I have begun Easter Sunday morning by listening to a long interview with Desmond Tutu on the Something Understood programme on BBC Radio 4. I'm not normally a great fan of Mark Tully's continuity announcement approach to global spirituality but Tutu is always worth hearing. An icon of our age, you can listen again here.
And now I've been reading a review byin the Times online of Geza Vermes's book Resurrection. It shows why it is perhaps difficult for clergy who have studied the scholarship on the resurrection to always preach good Easter sermons - will have to see if mine from last year passes muster 12 months on. We'll nevertheless be off to church later and then have friends round for Easter lunch. However no Easter egg hunt more like a snowball fight in the garden. More snow has fallen overnight.

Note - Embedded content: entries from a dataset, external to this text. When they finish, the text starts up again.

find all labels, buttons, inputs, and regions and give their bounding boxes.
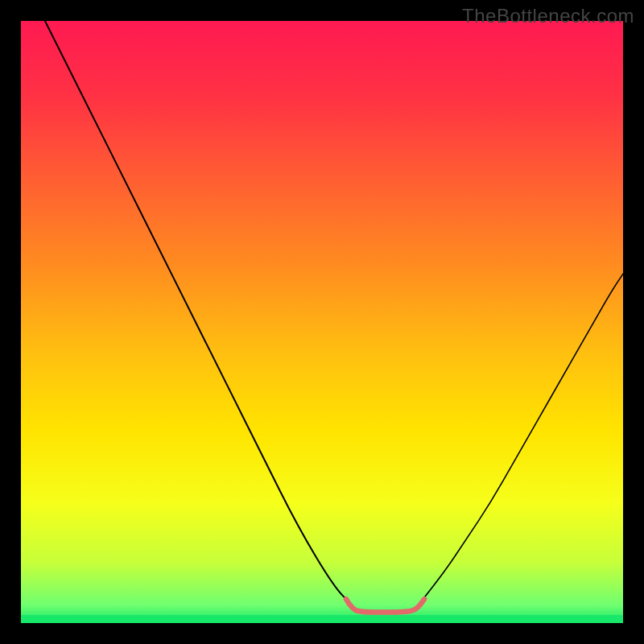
gradient-background xyxy=(21,21,623,623)
chart-frame: TheBottleneck.com xyxy=(0,0,644,644)
watermark-text: TheBottleneck.com xyxy=(462,5,634,27)
bottom-stripe xyxy=(21,615,623,623)
plot-area xyxy=(21,21,623,623)
plot-svg xyxy=(21,21,623,623)
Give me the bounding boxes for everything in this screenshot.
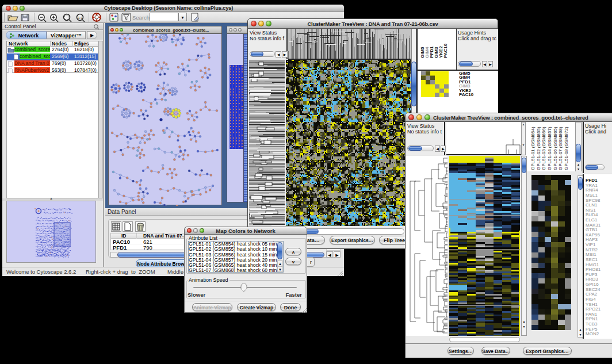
svg-text:Search:: Search: [132, 14, 151, 21]
svg-text:1:1: 1:1 [78, 16, 83, 20]
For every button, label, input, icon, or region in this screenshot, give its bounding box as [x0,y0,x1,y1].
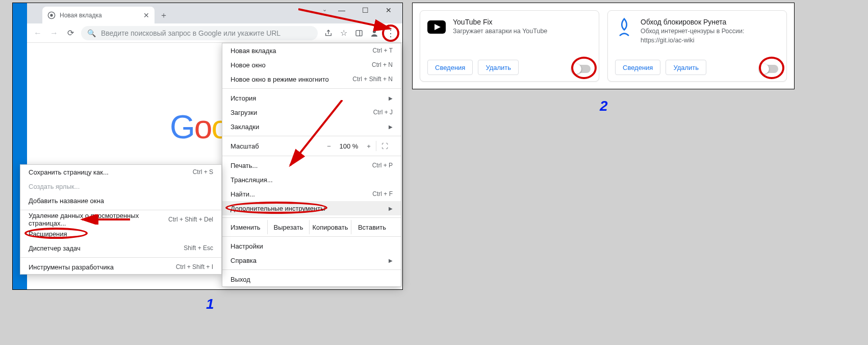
chrome-window: Новая вкладка ✕ ＋ ⌄ — ☐ ✕ ← → ⟳ 🔍 Введит… [12,3,403,290]
menu-zoom: Масштаб − 100 % + ⛶ [222,138,401,154]
menu-cast[interactable]: Трансляция... [222,172,401,187]
menu-incognito[interactable]: Новое окно в режиме инкогнито Ctrl + Shi… [222,72,401,86]
zoom-value: 100 % [336,142,362,150]
toggle-knob [571,64,581,74]
submenu-dev-tools[interactable]: Инструменты разработчика Ctrl + Shift + … [20,260,221,274]
bookmark-star-icon[interactable]: ☆ [336,26,351,41]
back-button[interactable]: ← [30,26,45,41]
extension-desc: Обход интернет-цензуры в России: https:/… [641,27,768,45]
menu-print[interactable]: Печать... Ctrl + P [222,158,401,172]
menu-new-window[interactable]: Новое окно Ctrl + N [222,58,401,72]
maximize-button[interactable]: ☐ [353,3,377,17]
profile-avatar-icon[interactable] [367,26,382,41]
more-tools-submenu: Сохранить страницу как... Ctrl + S Созда… [20,164,222,275]
menu-exit[interactable]: Выход [222,272,401,286]
svg-rect-2 [356,30,362,36]
extension-title: Обход блокировок Рунета [641,18,768,26]
menu-find[interactable]: Найти... Ctrl + F [222,187,401,201]
share-icon[interactable] [321,26,336,41]
toolbar: ← → ⟳ 🔍 Введите поисковый запрос в Googl… [27,23,402,43]
menu-separator [222,136,401,136]
search-icon: 🔍 [87,29,96,37]
extension-icon [615,18,633,36]
forward-button[interactable]: → [46,26,62,41]
extension-card-youtube-fix: YouTube Fix Загружает аватарки на YouTub… [420,10,599,82]
tab-favicon-icon [47,11,56,19]
submenu-save-page[interactable]: Сохранить страницу как... Ctrl + S [20,165,221,179]
extension-title: YouTube Fix [453,18,547,26]
chevron-right-icon: ▶ [389,206,393,211]
extension-details-button[interactable]: Сведения [615,60,660,75]
tab-strip: Новая вкладка ✕ ＋ ⌄ — ☐ ✕ [27,3,402,23]
extensions-panel: YouTube Fix Загружает аватарки на YouTub… [412,3,795,89]
extension-remove-button[interactable]: Удалить [666,60,706,75]
svg-point-4 [373,30,376,33]
tab-search-chevron-icon[interactable]: ⌄ [322,6,327,13]
chrome-main-menu: Новая вкладка Ctrl + T Новое окно Ctrl +… [222,43,401,287]
chevron-right-icon: ▶ [389,95,393,101]
chevron-right-icon: ▶ [389,258,393,263]
new-tab-button[interactable]: ＋ [160,10,168,21]
menu-help[interactable]: Справка ▶ [222,253,401,267]
menu-separator [222,236,401,237]
zoom-out-button[interactable]: − [322,142,336,150]
step-label-2: 2 [600,98,608,114]
svg-point-1 [50,14,53,16]
window-controls: — ☐ ✕ [330,3,400,17]
extension-details-button[interactable]: Сведения [427,60,473,75]
close-tab-icon[interactable]: ✕ [143,11,149,19]
extension-icon [427,18,446,36]
submenu-name-window[interactable]: Добавить название окна [20,193,221,208]
edit-copy-button[interactable]: Копировать [309,220,351,234]
extension-desc: Загружает аватарки на YouTube [453,27,547,36]
menu-new-tab[interactable]: Новая вкладка Ctrl + T [222,43,401,58]
step-label-1: 1 [206,296,214,312]
menu-separator [222,88,401,89]
sidepanel-icon[interactable] [351,26,367,41]
menu-settings[interactable]: Настройки [222,239,401,253]
extension-toggle[interactable] [572,65,591,73]
edit-paste-button[interactable]: Вставить [351,220,393,234]
close-window-button[interactable]: ✕ [377,3,400,17]
omnibox[interactable]: 🔍 Введите поисковый запрос в Google или … [81,26,318,40]
kebab-menu-button[interactable]: ⋮ [382,24,399,42]
submenu-extensions[interactable]: Расширения [20,227,221,241]
extension-card-bypass-runet: Обход блокировок Рунета Обход интернет-ц… [607,10,787,82]
extension-remove-button[interactable]: Удалить [478,60,519,75]
fullscreen-icon[interactable]: ⛶ [376,142,393,150]
submenu-clear-data[interactable]: Удаление данных о просмотренных страница… [20,212,221,227]
submenu-task-manager[interactable]: Диспетчер задач Shift + Esc [20,241,221,255]
zoom-in-button[interactable]: + [362,142,376,150]
minimize-button[interactable]: — [330,3,353,17]
menu-edit-row: Изменить Вырезать Копировать Вставить [222,220,401,234]
edit-cut-button[interactable]: Вырезать [267,220,309,234]
menu-separator [20,257,221,258]
submenu-create-shortcut[interactable]: Создать ярлык... [20,179,221,193]
menu-history[interactable]: История ▶ [222,91,401,105]
menu-separator [222,217,401,218]
menu-separator [222,156,401,156]
menu-separator [20,210,221,210]
extension-toggle[interactable] [760,65,778,73]
menu-bookmarks[interactable]: Закладки ▶ [222,119,401,134]
tab-title: Новая вкладка [60,12,102,19]
reload-button[interactable]: ⟳ [63,26,78,41]
toggle-knob [759,64,769,74]
browser-tab[interactable]: Новая вкладка ✕ [42,7,155,23]
chevron-right-icon: ▶ [389,124,393,130]
omnibox-placeholder: Введите поисковый запрос в Google или ук… [101,29,280,37]
menu-downloads[interactable]: Загрузки Ctrl + J [222,105,401,119]
menu-more-tools[interactable]: Дополнительные инструменты ▶ [222,201,401,215]
menu-separator [222,269,401,270]
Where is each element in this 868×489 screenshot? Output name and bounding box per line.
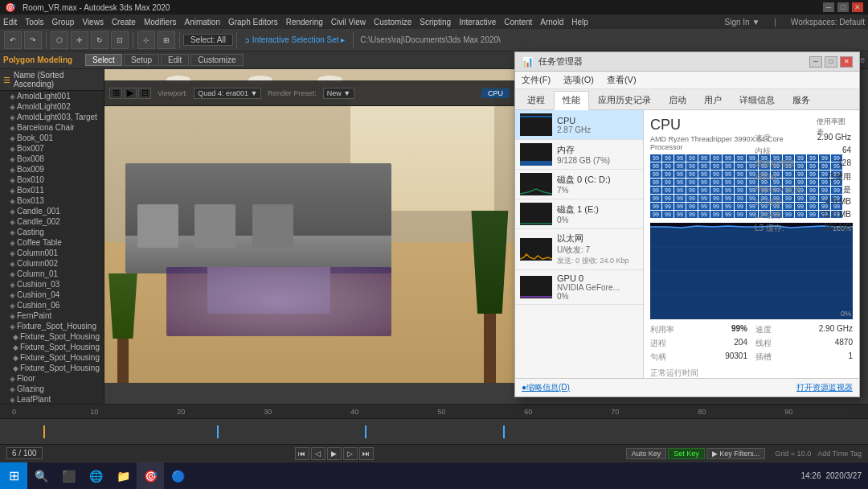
current-frame-display[interactable]: 6 / 100	[6, 447, 43, 459]
start-button[interactable]: ⊞	[0, 462, 27, 490]
3dsmax-taskbar-button[interactable]: 🎯	[137, 462, 164, 490]
tm-menu-options[interactable]: 选项(O)	[562, 73, 596, 87]
goto-end-button[interactable]: ⏭	[359, 447, 374, 460]
scene-item[interactable]: ◆Fixture_Spot_Housing	[0, 331, 104, 342]
tab-edit[interactable]: Edit	[161, 54, 189, 66]
menu-item-content[interactable]: Content	[504, 18, 532, 27]
named-selection[interactable]: Select: All	[183, 34, 233, 46]
scene-item[interactable]: ◆Fixture_Spot_Housing	[0, 342, 104, 352]
tab-customize[interactable]: Customize	[190, 54, 243, 66]
perf-item-disk0[interactable]: 磁盘 0 (C: D:) 7%	[515, 170, 643, 199]
scene-item[interactable]: ◈Box010	[0, 175, 104, 185]
menu-item-group[interactable]: Group	[52, 18, 75, 27]
tm-resource-monitor-link[interactable]: 打开资源监视器	[796, 382, 853, 393]
undo-button[interactable]: ↶	[4, 31, 22, 49]
scene-item[interactable]: ◈Box007	[0, 143, 104, 154]
tab-app-history[interactable]: 应用历史记录	[589, 91, 660, 109]
play-button[interactable]: ▶	[327, 447, 342, 460]
sign-in-button[interactable]: Sign In ▼	[725, 18, 760, 27]
menu-item-edit[interactable]: Edit	[3, 18, 17, 27]
render-icon-1[interactable]: ⊞	[109, 88, 122, 99]
scene-item[interactable]: ◈Barcelona Chair	[0, 122, 104, 133]
menu-item-customize[interactable]: Customize	[374, 18, 411, 27]
menu-item-help[interactable]: Help	[571, 18, 588, 27]
tab-select[interactable]: Select	[85, 54, 122, 66]
scene-item[interactable]: ◈Cushion_06	[0, 300, 104, 310]
minimize-button[interactable]: ─	[823, 2, 834, 12]
set-key-button[interactable]: Set Key	[668, 448, 705, 459]
scene-item[interactable]: ◈Candle_001	[0, 206, 104, 216]
rotate-button[interactable]: ↻	[91, 31, 108, 49]
scene-item[interactable]: ◈Column001	[0, 248, 104, 258]
perf-item-ethernet[interactable]: 以太网 U/收发: 7 发送: 0 接收: 24.0 Kbp	[515, 229, 643, 270]
tm-menu-view[interactable]: 查看(V)	[605, 73, 638, 87]
tm-menu-file[interactable]: 文件(F)	[520, 73, 552, 87]
tab-services[interactable]: 服务	[784, 91, 819, 109]
key-filters-button[interactable]: ▶ Key Filters...	[706, 448, 766, 459]
scale-button[interactable]: ⊡	[111, 31, 129, 49]
search-button[interactable]: 🔍	[27, 462, 55, 490]
tab-users[interactable]: 用户	[695, 91, 731, 109]
close-button[interactable]: ✕	[852, 2, 863, 12]
mirror-button[interactable]: ⊞	[158, 31, 175, 49]
tab-details[interactable]: 详细信息	[731, 91, 784, 109]
maximize-button[interactable]: □	[837, 2, 849, 12]
menu-item-tools[interactable]: Tools	[25, 18, 43, 27]
tab-performance[interactable]: 性能	[554, 91, 589, 110]
scene-item[interactable]: ◈AmoldLight002	[0, 101, 104, 112]
scene-item[interactable]: ◈Book_001	[0, 133, 104, 143]
scene-item[interactable]: ◈Fixture_Spot_Housing	[0, 321, 104, 331]
scene-item[interactable]: ◈Box013	[0, 195, 104, 206]
scene-item[interactable]: ◈Glazing	[0, 384, 104, 394]
auto-key-button[interactable]: Auto Key	[626, 448, 667, 459]
select-button[interactable]: ⬡	[51, 31, 68, 49]
scene-item[interactable]: ◈Cushion_04	[0, 290, 104, 300]
move-button[interactable]: ✛	[71, 31, 88, 49]
scene-item[interactable]: ◈FernPaint	[0, 310, 104, 321]
scene-item[interactable]: ◈Cushion_03	[0, 279, 104, 290]
tm-maximize-button[interactable]: □	[825, 56, 837, 68]
perf-item-disk1[interactable]: 磁盘 1 (E:) 0%	[515, 199, 643, 229]
scene-item[interactable]: ◈Box008	[0, 154, 104, 164]
goto-start-button[interactable]: ⏮	[295, 447, 309, 460]
tm-close-button[interactable]: ✕	[840, 56, 853, 68]
tm-thumbnail-link[interactable]: ●缩略信息(D)	[522, 382, 570, 393]
perf-item-memory[interactable]: 内存 9/128 GB (7%)	[515, 140, 643, 170]
scene-item[interactable]: ◈Casting	[0, 227, 104, 237]
menu-item-graph-editors[interactable]: Graph Editors	[228, 18, 278, 27]
task-view-button[interactable]: ⬛	[55, 462, 82, 490]
scene-item[interactable]: ◈Coffee Table	[0, 237, 104, 248]
menu-item-modifiers[interactable]: Modifiers	[144, 18, 177, 27]
prev-frame-button[interactable]: ◁	[311, 447, 326, 460]
edge-button[interactable]: 🌐	[82, 462, 109, 490]
menu-item-arnold[interactable]: Arnold	[540, 18, 563, 27]
redo-button[interactable]: ↷	[24, 31, 42, 49]
scene-item[interactable]: ◆Fixture_Spot_Housing	[0, 352, 104, 363]
scene-item[interactable]: ◈Candle_002	[0, 216, 104, 227]
perf-item-cpu[interactable]: CPU 2.87 GHz	[515, 110, 643, 140]
viewport-selector[interactable]: Quad 4: era001 ▼	[194, 88, 261, 99]
menu-item-create[interactable]: Create	[112, 18, 136, 27]
scene-item[interactable]: ◈Column002	[0, 258, 104, 269]
perf-item-gpu[interactable]: GPU 0 NVIDIA GeFore... 0%	[515, 270, 643, 305]
next-frame-button[interactable]: ▷	[343, 447, 358, 460]
menu-item-interactive[interactable]: Interactive	[459, 18, 496, 27]
menu-item-rendering[interactable]: Rendering	[286, 18, 323, 27]
menu-item-animation[interactable]: Animation	[184, 18, 219, 27]
scene-item[interactable]: ◈AmoldLight001	[0, 91, 104, 101]
cpu-render-button[interactable]: CPU	[481, 88, 510, 98]
menu-item-views[interactable]: Views	[82, 18, 104, 27]
explorer-button[interactable]: 📁	[109, 462, 137, 490]
tab-startup[interactable]: 启动	[660, 91, 695, 109]
scene-item[interactable]: ◆Fixture_Spot_Housing	[0, 363, 104, 373]
tm-minimize-button[interactable]: ─	[809, 56, 822, 68]
render-preview[interactable]	[104, 69, 514, 383]
render-icon-2[interactable]: ▶	[124, 88, 137, 99]
timeline[interactable]: 0 10 20 30 40 50 60 70 80 90	[0, 404, 868, 444]
chrome-button[interactable]: 🔵	[164, 462, 191, 490]
scene-item[interactable]: ◈Floor	[0, 373, 104, 384]
timeline-content[interactable]	[0, 419, 868, 445]
scene-item[interactable]: ◈Box011	[0, 185, 104, 195]
menu-item-civil-view[interactable]: Civil View	[331, 18, 366, 27]
menu-item-scripting[interactable]: Scripting	[420, 18, 451, 27]
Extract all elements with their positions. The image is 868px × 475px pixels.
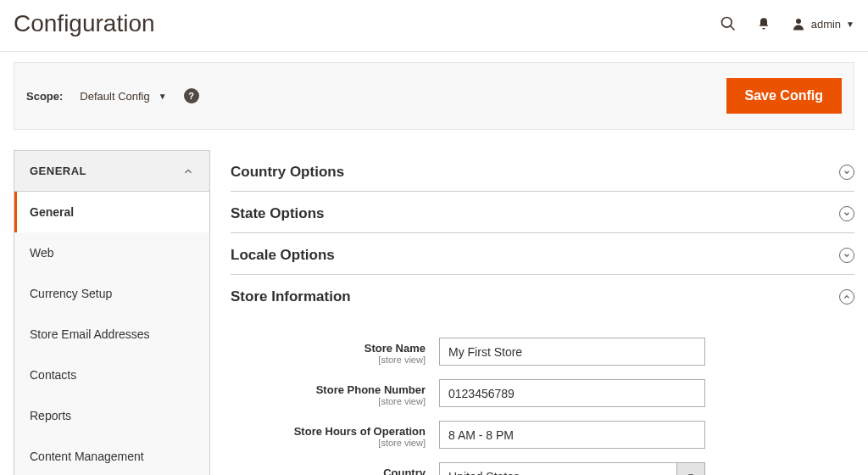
chevron-up-icon bbox=[182, 165, 194, 177]
field-store-name: Store Name [store view] bbox=[231, 331, 854, 372]
sidebar-item-web[interactable]: Web bbox=[14, 232, 209, 273]
user-icon bbox=[791, 16, 806, 31]
section-title: Country Options bbox=[231, 164, 344, 181]
scope-value: Default Config bbox=[80, 90, 149, 103]
field-store-hours: Store Hours of Operation [store view] bbox=[231, 414, 854, 455]
section-store-information[interactable]: Store Information bbox=[231, 275, 854, 316]
section-locale-options[interactable]: Locale Options bbox=[231, 233, 854, 275]
field-label: Store Name bbox=[364, 342, 426, 355]
scope-select[interactable]: Default Config ▼ bbox=[80, 90, 166, 103]
save-config-button[interactable]: Save Config bbox=[726, 78, 842, 114]
sidebar-group-general[interactable]: GENERAL bbox=[14, 150, 210, 192]
scope-label: Scope: bbox=[26, 90, 63, 103]
chevron-down-icon bbox=[839, 248, 854, 263]
section-country-options[interactable]: Country Options bbox=[231, 150, 854, 192]
store-hours-input[interactable] bbox=[439, 421, 705, 449]
svg-point-2 bbox=[796, 19, 801, 24]
store-name-input[interactable] bbox=[439, 338, 705, 366]
field-scope: [store view] bbox=[231, 355, 426, 365]
admin-label: admin bbox=[811, 18, 841, 31]
select-toggle[interactable]: ▼ bbox=[677, 462, 705, 475]
field-country: Country [website] United States ▼ bbox=[231, 455, 854, 475]
select-value: United States bbox=[439, 462, 677, 475]
section-title: Store Information bbox=[231, 288, 351, 305]
sidebar-item-content-mgmt[interactable]: Content Management bbox=[14, 436, 209, 475]
help-icon[interactable]: ? bbox=[184, 88, 199, 103]
field-label: Store Phone Number bbox=[316, 383, 426, 396]
store-phone-input[interactable] bbox=[439, 379, 705, 407]
svg-point-0 bbox=[721, 18, 732, 28]
chevron-down-icon bbox=[839, 165, 854, 180]
search-icon[interactable] bbox=[720, 15, 737, 32]
sidebar-item-label: Contacts bbox=[30, 368, 76, 382]
admin-account-menu[interactable]: admin ▼ bbox=[791, 16, 854, 31]
sidebar-item-store-email[interactable]: Store Email Addresses bbox=[14, 314, 209, 355]
field-label: Store Hours of Operation bbox=[294, 425, 426, 438]
field-label: Country bbox=[383, 467, 426, 475]
caret-down-icon: ▼ bbox=[159, 92, 167, 101]
svg-line-1 bbox=[730, 26, 734, 31]
sidebar-item-label: Currency Setup bbox=[30, 287, 112, 300]
section-state-options[interactable]: State Options bbox=[231, 192, 854, 233]
sidebar-item-contacts[interactable]: Contacts bbox=[14, 355, 209, 395]
sidebar-item-label: General bbox=[30, 205, 74, 219]
notifications-icon[interactable] bbox=[757, 17, 771, 31]
chevron-down-icon bbox=[839, 206, 854, 221]
sidebar-item-currency[interactable]: Currency Setup bbox=[14, 273, 209, 314]
field-store-phone: Store Phone Number [store view] bbox=[231, 372, 854, 414]
sidebar-item-label: Store Email Addresses bbox=[30, 327, 150, 341]
sidebar-item-label: Reports bbox=[30, 409, 71, 422]
field-scope: [store view] bbox=[231, 396, 426, 406]
caret-down-icon: ▼ bbox=[846, 20, 854, 29]
section-title: State Options bbox=[231, 205, 325, 222]
section-title: Locale Options bbox=[231, 247, 335, 264]
sidebar-item-general[interactable]: General bbox=[14, 192, 209, 232]
country-select[interactable]: United States ▼ bbox=[439, 462, 705, 475]
sidebar-item-reports[interactable]: Reports bbox=[14, 395, 209, 436]
sidebar-item-label: Content Management bbox=[30, 450, 144, 463]
config-sidebar: GENERAL General Web Currency Setup Store… bbox=[14, 150, 210, 475]
field-scope: [store view] bbox=[231, 438, 426, 448]
caret-down-icon: ▼ bbox=[687, 472, 695, 475]
sidebar-item-label: Web bbox=[30, 246, 54, 260]
chevron-up-icon bbox=[839, 289, 854, 305]
sidebar-group-label: GENERAL bbox=[30, 165, 86, 177]
page-title: Configuration bbox=[14, 10, 155, 37]
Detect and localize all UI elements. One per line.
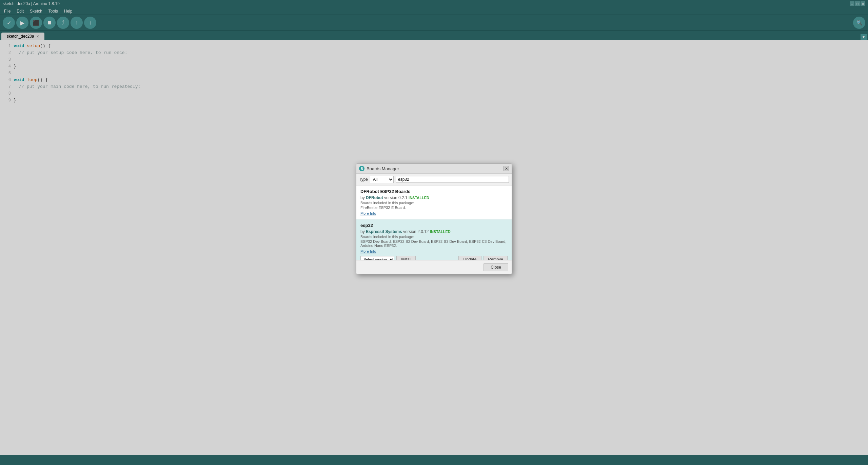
board-dfrobot-title: DFRobot ESP32 Boards bbox=[360, 189, 508, 194]
remove-button[interactable]: Remove bbox=[484, 256, 508, 260]
boards-list[interactable]: DFRobot ESP32 Boards by DFRobot version … bbox=[356, 186, 512, 260]
board-esp32-installed: INSTALLED bbox=[430, 230, 451, 234]
dialog-search-bar: Type All Contributed Arduino bbox=[356, 174, 512, 186]
board-dfrobot-more-info[interactable]: More Info bbox=[360, 211, 376, 215]
modal-overlay: B Boards Manager ✕ Type All Contributed … bbox=[0, 0, 868, 465]
board-dfrobot-version-prefix: version bbox=[384, 195, 398, 200]
dialog-footer: Close bbox=[356, 260, 512, 274]
dialog-titlebar: B Boards Manager ✕ bbox=[356, 164, 512, 174]
board-dfrobot-author: DFRobot bbox=[366, 195, 383, 200]
dialog-close-footer-button[interactable]: Close bbox=[484, 263, 508, 271]
board-dfrobot-installed: INSTALLED bbox=[409, 196, 429, 200]
install-button[interactable]: Install bbox=[396, 256, 416, 260]
board-esp32-version-prefix: version bbox=[403, 229, 417, 234]
board-esp32-author: Espressif Systems bbox=[366, 229, 402, 234]
board-item-esp32[interactable]: esp32 by Espressif Systems version 2.0.1… bbox=[356, 219, 512, 260]
board-dfrobot-version: 0.2.1 bbox=[398, 195, 408, 200]
search-input[interactable] bbox=[396, 176, 509, 183]
board-esp32-boards-label: Boards included in this package: bbox=[360, 235, 508, 239]
boards-manager-dialog: B Boards Manager ✕ Type All Contributed … bbox=[356, 163, 512, 274]
dialog-close-button[interactable]: ✕ bbox=[504, 166, 509, 171]
board-esp32-title: esp32 bbox=[360, 223, 508, 228]
board-esp32-version: 2.0.12 bbox=[417, 229, 429, 234]
board-dfrobot-by: by bbox=[360, 195, 366, 200]
board-esp32-action-bar: Select version 2.0.12 2.0.11 2.0.10 Inst… bbox=[360, 256, 508, 260]
board-dfrobot-boards-label: Boards included in this package: bbox=[360, 201, 508, 205]
board-esp32-more-info[interactable]: More Info bbox=[360, 249, 376, 253]
dialog-icon: B bbox=[359, 166, 364, 171]
type-select[interactable]: All Contributed Arduino bbox=[370, 176, 394, 183]
board-dfrobot-boardlist: FireBeetle ESP32-E Board. bbox=[360, 206, 508, 210]
action-right-buttons: Update Remove bbox=[458, 256, 508, 260]
board-item-dfrobot[interactable]: DFRobot ESP32 Boards by DFRobot version … bbox=[356, 186, 512, 219]
type-label: Type bbox=[359, 177, 368, 182]
update-button[interactable]: Update bbox=[458, 256, 482, 260]
dialog-title: Boards Manager bbox=[367, 166, 504, 171]
board-esp32-boardlist: ESP32 Dev Board, ESP32-S2 Dev Board, ESP… bbox=[360, 239, 508, 248]
board-esp32-by: by bbox=[360, 229, 366, 234]
version-select[interactable]: Select version 2.0.12 2.0.11 2.0.10 bbox=[360, 256, 394, 260]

Here is how Sardar ends his article, I fear I may have think about buying this book too...
"But Christianity does not hinge solely on the claim that Jesus “defeated death”. One does not have to believe in literal, physical resurrection to be moved and influenced by the teachings of Jesus. Faith may involve a leap into the spiritual and metaphysical realm, but it cannot avoid evidence altogether. The worth of a faith is judged by how it makes good things happen, not by how it sticks to things that did not happen. And how much attention it gives to respectful and reverential critics such as Geza Vermes."